In the final act of the film. Virgil announces his retirement; he’s going to spend the rest of his life with Claire and his paintings. He even shows Claire his secret gallery, where she can easily see the password to the secure area. Virgil goes to London to do one last auction and then returns to his house – finding Claire and all of his paintings are gone, except for a single painting of a ballerina. There’s a message from Billy on the back; it was Billy’s painting all along.
At a single stroke, Billy is revealed to have masterminded Virgil’s relationship with Claire and used her to steal Virgil’s collection. Virgil is unable to go to the police, given the duplicitous measures that he acquired most of his paintings with. Billy’s friendship was a forgery. His hatred of Virgil was couched in a few significant exchanges where Virgil refused to accept Billy’s art as ‘art’. The enormity of the scam, where Virgil’s relationship with Claire was manipulated and constructed piece by piece, like the automaton, was art in itself; genuine from Virgil’s perspective, but an elaborate forgery from Billy, Claire and Robert.
While this betrayal seems inevitable, even obvious, the film does an excellent job of distracting the viewer by focusing purely on Virgil’s internal world. If anything, Robert appears a more suspicious mastermind than Billy, who seems to be showing genuine friendship to Virgil.
There are two points in the movie where both Billy’s and Robert’s friendships with Virgil is strained, almost tested, where the forgery is exposed. In one auction, Billy is too slow to bid for a piece that Virgil was after, and it gets bought by another bidder. Virgil is livid, calling Billy ‘too old’ and ending their bidding relationship. Later in the film, Billy apologises by personally buying the artwork that Virgil missed out on. Virgil forgives him and Billy promises to send him one of his painting, one that is genuine art. There’s a similar scene where one of Robert’s girlfriends warns Virgil that there’s something fishy about Robert and that he keeps talking about Claire. Virgil ends their relationship and takes the automaton back, but later forgives Robert and asks him to continue the work.

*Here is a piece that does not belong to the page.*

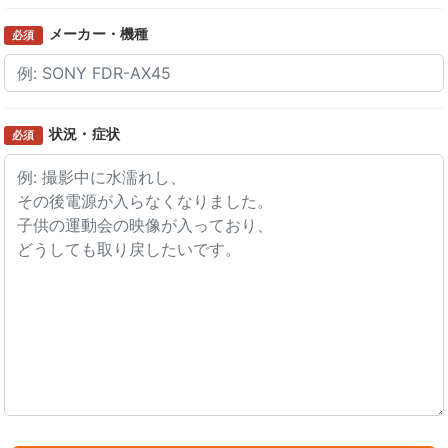
メーカー・機種
必須
状況・症状
必須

Virgil’s strongest relationships appear to be with the things he can buy – he buys female portraits, and has a strong, emotional relationship with them. He has a business relationship both with Billy and Robert, but is always telling them personal information, blurring the boundaries, as if his cash will guarantee their friendship as well as their loyalties and services. This outpouring of personal information to Billy would have certainly laid the bones for the scam. Virgil also regularly bribes Claire’s groundkeeper to get the old man to open up to him. And finally, Virgil also pours money into his relationship with Claire – by buying her make-up, clothing, and then finally an engagement ring. By Virgil’s internal logic, his relationship with Claire is genuine.
But everything was forged, except for Virgil’s emotions.
At the end of the movie, Virgil is withdrawn and in a nursing home; he’s lost everything and unable to move on, betrayed by an art he thought was genuine.